Why 3600 seconds and not 0 (unlimited)? Removing the ceiling looks cleaner, but it disables a real safety net. nginx workers have a finite connection budget per worker process. If a buggy upstream stops responding without closing the socket, an unbounded timeout means those connections accumulate forever and the worker eventually refuses new clients. A one-hour ceiling guarantees runaway connections eventually evict themselves while still being three orders of magnitude above any reasonable idle pattern.

Reload nginx (docker compose restart nginx) and rerun the 90-second client. Now the loop ticks forever. The proxy layer is fixed.

Lesson 4: app-side ping as defense-in-depth

Production adds one more wrinkle that nginx alone cannot solve. Between the browser and the VPS sit middleboxes: corporate HTTP proxies, mobile carrier NATs, cloud load balancers, even some home routers.

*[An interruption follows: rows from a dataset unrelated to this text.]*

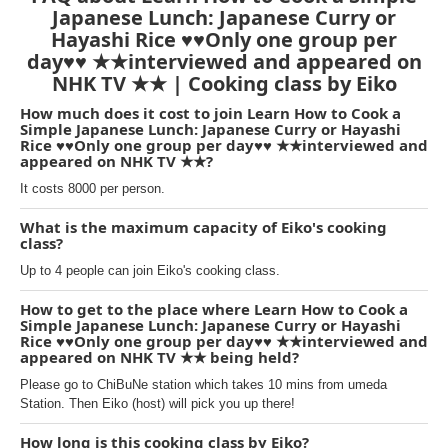
Japanese Lunch: Japanese Curry or
Hayashi Rice ♥♥Only one group per
day♥♥ ★★interviewed and appeared on
NHK TV ★★ | Cooking class by Eiko
How much does it cost to join Learn How to Cook a
Simple Japanese Lunch: Japanese Curry or Hayashi
Rice ♥♥Only one group per day♥♥ ★★interviewed and
appeared on NHK TV ★★?
It costs 8000 per person.
What is the maximum capacity of Eiko's cooking
class?
Up to 4 people can join Eiko's cooking class.
How to get to the place where Learn How to Cook a
Simple Japanese Lunch: Japanese Curry or Hayashi
Rice ♥♥Only one group per day♥♥ ★★interviewed and
appeared on NHK TV ★★ being held?
Please go to ChiBuNe station which takes 10 mins from umeda
Station. Then Eiko (host) will pick you up there!
How long is this cooking class by Eiko?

Many of them silently drop idle TCP after two to five minutes regardless of what either end has agreed. AWS Network Load Balancer has a 350-second idle ceiling. Cloudflare's free tier closes idle WebSockets after roughly 100 seconds. Verizon LTE NATs have been observed dropping at 90 seconds. A 3600-second nginx timeout does nothing for any of those.

The fix is to send a small frame every 20 seconds so no middlebox ever sees the socket as idle. Commit at 6c8a564 adds the ping loop server-side and a verification client.

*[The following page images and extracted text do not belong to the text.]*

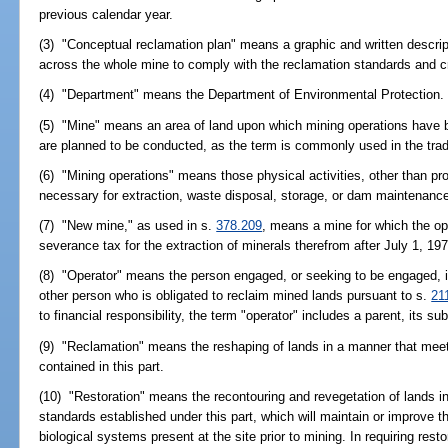
previous calendar year.
(3) "Conceptual reclamation plan" means a graphic and written descript
across the whole mine to comply with the reclamation standards and crit
(4) "Department" means the Department of Environmental Protection.
(5) "Mine" means an area of land upon which mining operations have 
are planned to be conducted, as the term is commonly used in the tra
(6) "Mining operations" means those physical activities, other than pr
necessary for extraction, waste disposal, storage, or dam maintenanc
(7) "New mine," as used in s.
378.209
, means a mine for which the op
severance tax for the extraction of minerals therefrom after July 1, 197
(8) "Operator" means the person engaged, or seeking to be engaged, in
other person who is obligated to reclaim mined lands pursuant to s.
21
to financial responsibility, the term "operator" includes a parent, its sub
(9) "Reclamation" means the reshaping of lands in a manner that meet
contained in this part.
(10) "Restoration" means the recontouring and revegetation of lands in
standards established under this part, which will maintain or improve th
biological systems present at the site prior to mining. In requiring res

PING_INTERVAL_SECONDS = 20

async def _ping_forever(ws: WebSocket) -> None:
    while True:
        await asyncio.sleep(PING_INTERVAL_SECONDS)
        await ws.send_text("__ping__")

@app.websocket("/ws")
async def echo(ws: WebSocket) -> None:
    await ws.accept()
    ping_task = asyncio.create_task(_ping_forever(ws))
    try:
        while True:
            msg = await ws.receive_text()
            if msg == "__pong__":
                continue
            ts = datetime.now(timezone.utc).isoformat(timespec="seconds")
            await ws.send_text(f"[{ts}] echo: {msg}")
    except WebSocketDisconnect:
        pass
    finally:
        ping_task.cancel()

20 seconds is the sweet spot. Shorter intervals (5 to 10 seconds) waste bandwidth and battery on mobile; longer intervals (30 to 45 seconds) start losing to the more aggressive carrier NATs. The 20-second cadence sits comfortably under every middlebox idle ceiling you are likely to meet in production while costing roughly 4 to 8 bytes of payload per ping.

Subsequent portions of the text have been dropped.